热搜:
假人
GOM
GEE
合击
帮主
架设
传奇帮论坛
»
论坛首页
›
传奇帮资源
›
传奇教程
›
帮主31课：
...
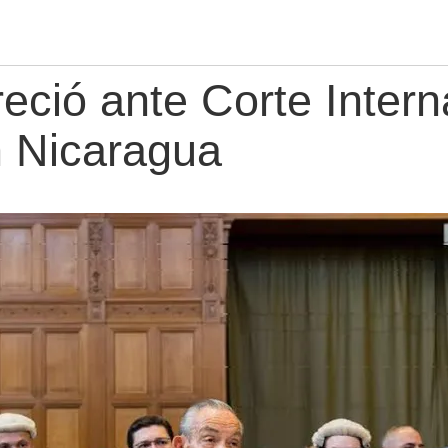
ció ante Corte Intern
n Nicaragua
...
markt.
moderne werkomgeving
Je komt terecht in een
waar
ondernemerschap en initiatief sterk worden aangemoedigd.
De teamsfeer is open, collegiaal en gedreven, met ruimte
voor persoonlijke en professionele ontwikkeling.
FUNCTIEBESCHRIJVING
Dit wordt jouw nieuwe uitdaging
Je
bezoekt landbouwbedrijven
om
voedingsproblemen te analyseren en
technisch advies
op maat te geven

* **Your assignment**: In the entries above, find the line with "De teamsfeer is" and the line with "op maat te geven", then restate word for word both of them and every line between, with nothing more.

* **Response below**:
De teamsfeer is open, collegiaal en gedreven, met ruimte
voor persoonlijke en professionele ontwikkeling.
FUNCTIEBESCHRIJVING
Dit wordt jouw nieuwe uitdaging
Je
bezoekt landbouwbedrijven
om
voedingsproblemen te analyseren en
technisch advies
op maat te geven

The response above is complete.